[Opening Recorded information section]
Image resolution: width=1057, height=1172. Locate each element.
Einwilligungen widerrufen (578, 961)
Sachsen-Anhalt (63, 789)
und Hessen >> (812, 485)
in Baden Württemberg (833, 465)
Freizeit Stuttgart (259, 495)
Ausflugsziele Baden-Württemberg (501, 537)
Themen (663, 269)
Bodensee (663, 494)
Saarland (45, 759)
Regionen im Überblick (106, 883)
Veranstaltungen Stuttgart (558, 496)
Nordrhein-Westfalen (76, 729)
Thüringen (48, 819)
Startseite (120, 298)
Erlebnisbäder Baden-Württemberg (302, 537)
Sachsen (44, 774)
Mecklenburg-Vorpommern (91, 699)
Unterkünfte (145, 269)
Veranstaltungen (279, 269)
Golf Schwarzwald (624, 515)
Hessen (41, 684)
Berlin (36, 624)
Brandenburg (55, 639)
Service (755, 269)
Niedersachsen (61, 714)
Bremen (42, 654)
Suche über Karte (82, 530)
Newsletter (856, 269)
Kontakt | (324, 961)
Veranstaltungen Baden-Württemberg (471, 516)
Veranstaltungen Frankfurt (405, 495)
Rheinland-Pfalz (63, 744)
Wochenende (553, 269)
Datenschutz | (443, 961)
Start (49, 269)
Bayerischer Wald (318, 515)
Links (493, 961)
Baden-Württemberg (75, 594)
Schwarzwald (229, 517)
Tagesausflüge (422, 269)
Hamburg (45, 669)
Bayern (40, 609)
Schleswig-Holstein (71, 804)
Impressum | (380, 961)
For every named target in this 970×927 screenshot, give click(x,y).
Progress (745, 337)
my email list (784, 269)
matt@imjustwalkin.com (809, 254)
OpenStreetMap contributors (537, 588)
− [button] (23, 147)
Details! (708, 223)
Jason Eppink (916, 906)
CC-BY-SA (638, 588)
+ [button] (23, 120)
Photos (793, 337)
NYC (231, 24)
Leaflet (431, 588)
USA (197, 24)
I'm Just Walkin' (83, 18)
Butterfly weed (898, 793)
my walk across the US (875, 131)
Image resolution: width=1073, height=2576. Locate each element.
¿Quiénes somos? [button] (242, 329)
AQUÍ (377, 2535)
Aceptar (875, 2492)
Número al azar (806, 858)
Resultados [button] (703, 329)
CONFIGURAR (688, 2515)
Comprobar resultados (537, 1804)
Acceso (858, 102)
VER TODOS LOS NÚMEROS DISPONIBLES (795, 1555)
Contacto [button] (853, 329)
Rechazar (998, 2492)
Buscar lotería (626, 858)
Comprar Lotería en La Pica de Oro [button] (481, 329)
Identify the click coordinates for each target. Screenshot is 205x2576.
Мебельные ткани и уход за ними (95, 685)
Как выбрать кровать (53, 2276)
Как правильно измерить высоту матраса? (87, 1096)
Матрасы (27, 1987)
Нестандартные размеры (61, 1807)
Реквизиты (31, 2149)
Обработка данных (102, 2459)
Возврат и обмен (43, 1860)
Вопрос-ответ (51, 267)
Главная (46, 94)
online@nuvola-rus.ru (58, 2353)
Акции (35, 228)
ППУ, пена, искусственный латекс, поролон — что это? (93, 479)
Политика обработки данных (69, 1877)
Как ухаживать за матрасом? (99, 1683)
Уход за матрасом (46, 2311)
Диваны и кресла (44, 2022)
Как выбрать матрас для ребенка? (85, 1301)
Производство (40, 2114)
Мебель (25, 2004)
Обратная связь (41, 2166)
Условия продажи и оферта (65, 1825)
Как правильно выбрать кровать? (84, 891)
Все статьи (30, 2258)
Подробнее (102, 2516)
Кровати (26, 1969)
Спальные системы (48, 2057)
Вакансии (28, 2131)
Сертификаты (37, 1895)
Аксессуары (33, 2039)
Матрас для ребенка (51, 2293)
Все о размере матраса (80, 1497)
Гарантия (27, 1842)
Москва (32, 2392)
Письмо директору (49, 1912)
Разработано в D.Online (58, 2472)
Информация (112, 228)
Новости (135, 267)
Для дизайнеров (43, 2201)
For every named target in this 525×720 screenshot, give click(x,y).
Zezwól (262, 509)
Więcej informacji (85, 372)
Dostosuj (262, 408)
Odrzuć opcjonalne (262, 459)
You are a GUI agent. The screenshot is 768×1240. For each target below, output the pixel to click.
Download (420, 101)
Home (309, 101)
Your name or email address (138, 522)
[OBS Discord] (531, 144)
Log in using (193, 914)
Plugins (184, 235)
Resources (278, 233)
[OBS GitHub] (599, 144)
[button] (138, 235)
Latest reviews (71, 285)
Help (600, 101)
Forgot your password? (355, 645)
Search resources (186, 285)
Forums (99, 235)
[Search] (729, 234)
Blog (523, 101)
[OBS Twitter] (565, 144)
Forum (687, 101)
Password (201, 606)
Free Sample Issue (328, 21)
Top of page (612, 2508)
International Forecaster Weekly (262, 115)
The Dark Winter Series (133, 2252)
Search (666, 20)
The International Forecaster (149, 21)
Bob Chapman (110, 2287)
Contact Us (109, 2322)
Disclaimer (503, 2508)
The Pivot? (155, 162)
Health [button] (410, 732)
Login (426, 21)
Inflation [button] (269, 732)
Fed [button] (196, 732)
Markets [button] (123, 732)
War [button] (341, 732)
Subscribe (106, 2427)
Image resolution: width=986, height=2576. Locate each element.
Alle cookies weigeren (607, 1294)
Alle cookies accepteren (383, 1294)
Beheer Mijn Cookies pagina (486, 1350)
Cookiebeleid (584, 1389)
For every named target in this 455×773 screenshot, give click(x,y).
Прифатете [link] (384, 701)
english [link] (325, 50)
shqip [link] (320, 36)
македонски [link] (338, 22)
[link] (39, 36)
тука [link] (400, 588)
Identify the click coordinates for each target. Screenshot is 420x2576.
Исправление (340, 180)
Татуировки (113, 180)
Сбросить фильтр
[Closing Recorded information section]
■ Work instructions
If a line in the entries holds the word "element", count it. Report the total only.

■ Response area
3